L’anno della svolta nella vita delle tre sorelle può essere considerato il 1845, quando Charlotte – lette di nascosto le poesie di Emily – decide di pubblicarle a sua insaputa. Se da un lato va dato atto a Charlotte di avere subito acutamente compreso l’alto valore letterario dei componimenti della sorella, dall’altro non può essere taciuta la sua debolezza quando decide di rendere ‘familiare’ e non personale il volume dei Poems del 1846. Esso infatti appare infarcito anche di alcune liriche mediocri della stessa Charlotte e di altre – assolutamente nulle dal punto di vista estetico – di Anne. Ritenendo (forse giustamente) che come donne non sarebbero state prese in seria considerazione, Charlotte decise inoltre che il volume doveva apparire come opera di Currer, Ellis, and Acton Bell (rispettando le iniziali del nome proprio di ciascuna, in scala di età, e del cognome). Vendette due copie, ma permise all’intraprendende fanciulla di far circolare alcune presentation-copies tra gli addetti ai lavori.
Nel frattempo Charlotte – dopo essersi vista rifiutare da svariati editori il primo romanzo, The Professor (che apparve postumo nel 1857) – si era gettata a capo fitto nella scrittura del secondo, il suo capolavoro: Jane Eyre. Negli stessi mesi in cui – in straordinaria sintonia – Emily andava componendo Wuthering Heights e Anne Agnes Grey. I tre romanzi vennero pubblicati nel 1847: Jane Eyre in ottobre; gli altri due in dicembre. Il piccolo vantaggio di due mesi, dato l’immediato travolgente successo ottenuto da Charlotte, non va sottovalutato. I romanzi delle sorelle vennero subito pubblicati perché era già uscito Jane Eyre.

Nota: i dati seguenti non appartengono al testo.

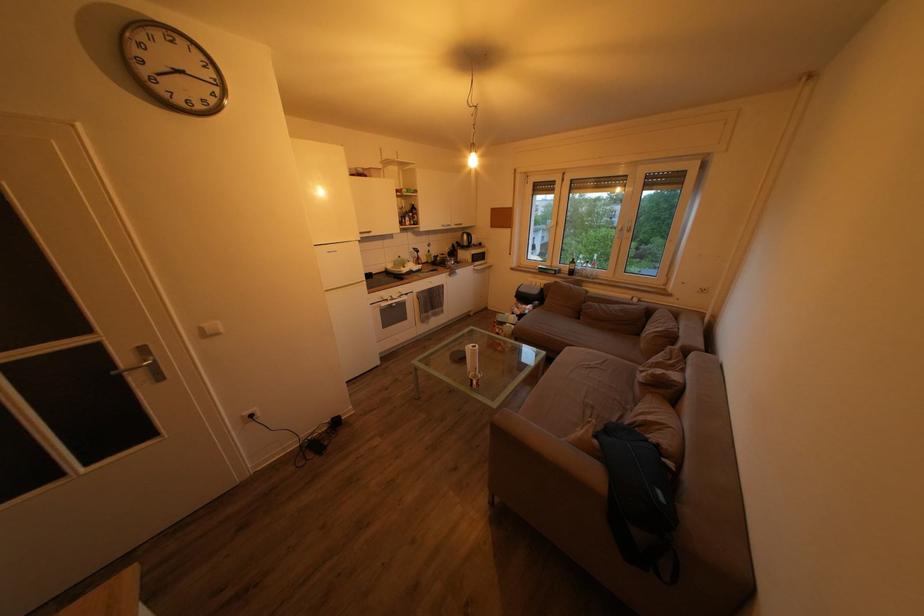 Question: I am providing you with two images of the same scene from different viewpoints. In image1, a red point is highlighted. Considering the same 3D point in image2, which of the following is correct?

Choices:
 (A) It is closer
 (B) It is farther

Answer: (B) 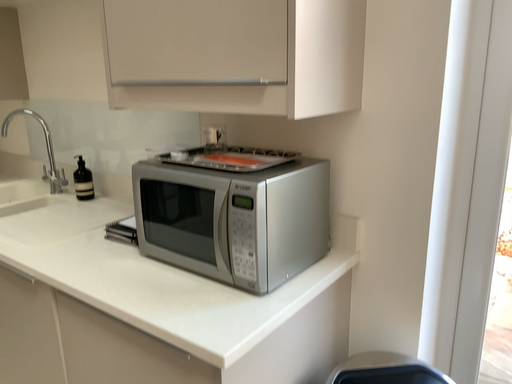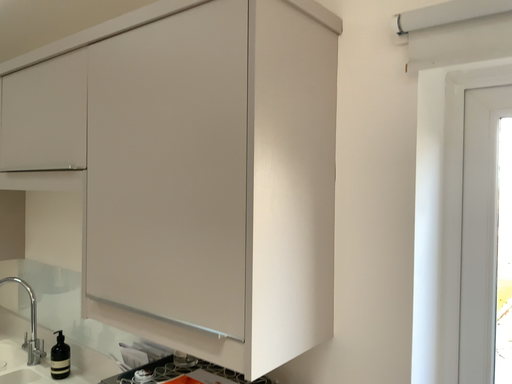 Question: How did the camera likely rotate when shooting the video?

Choices:
 (A) rotated downward
 (B) rotated upward

Answer: (B) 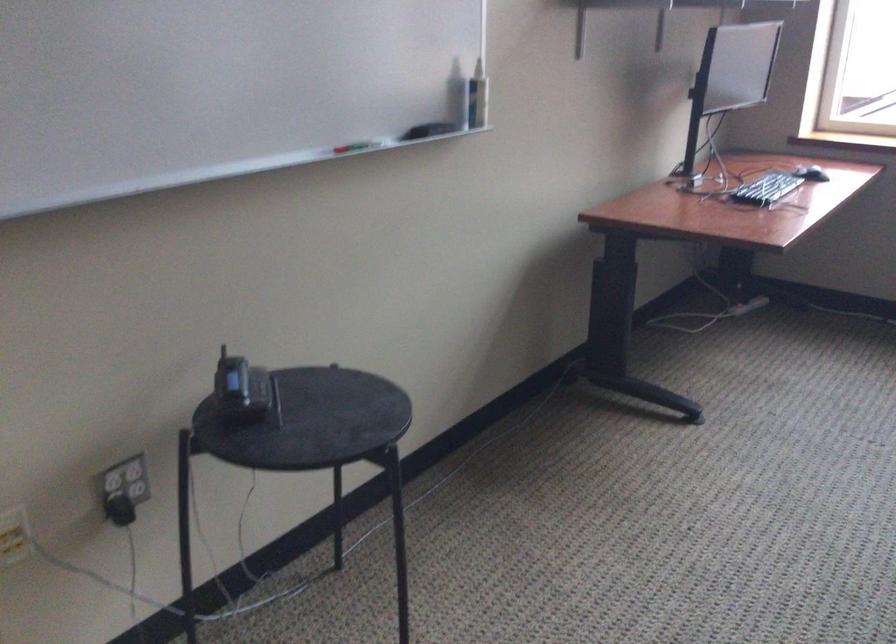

Solo che, nei circoli letterari londinesi, circolava voce che Currer, Ellis e Acton Bell fossero la stessa persona, sul sesso della quale le opinioni erano divergenti. (Ma il saggio ‘lettore’ della Smith, Elder § Co. – Mr Williams – non aveva dubbi: la grafia era femminile). Fatto sta che l’idea di essere confusa con le sorelle ormai a Charlotte non andava proprio giù: dopo tutti i rifiuti del primo romanzo e la fatica per fare accettare (al quinto editore, in ordine di invio) il secondo. Poteva dimostrare – recandosi a Londra di persona – l’esistenza della propria persona, ma non quella delle sorelle. E Emily non aveva nessuna intenzione di dimostrare la propria. Aveva scritto il romanzo per amore-odio-necessità di testimonianza dell’esistenza di Branwell. Branwell stava morendo. Non gliene importava nulla del successo. E forse non aveva mai perdonato a Charlotte la questione delle poesie. E poi, con Branwell – era chiaro – sarebbe morta anche lei.
Così fu. In luglio (1848) Charlotte riesce a trascinare Anne da Smith (e le due provinciali vengono persino portate all’opera: si dava – quella stagione – Il barbiere di Siviglia); in settembre muore Branwell; in dicembre Emily.
Giusto in tempo. Perché sei mesi dopo sarebbe morta anche Anne, lasciando alla coriacea Charlotte tutte le incombenze del successo da ‘gestire’ e magari, chissà, anche qualche ritaglio di felicità. Magari anche un matrimonio. Contro la volontà del reverendo padre, destinato a sopravvivere anche a Charlotte. Lei muore di bronchite, incinta del primo figlio, a trentanove anni, nel marzo del 1855. Ma finalmente serena: “Devo morire anch’io? Che peccato morire ora. Sono così felice”, disse al marito, il reverendo Nicholls, sposato nel giugno del 1854.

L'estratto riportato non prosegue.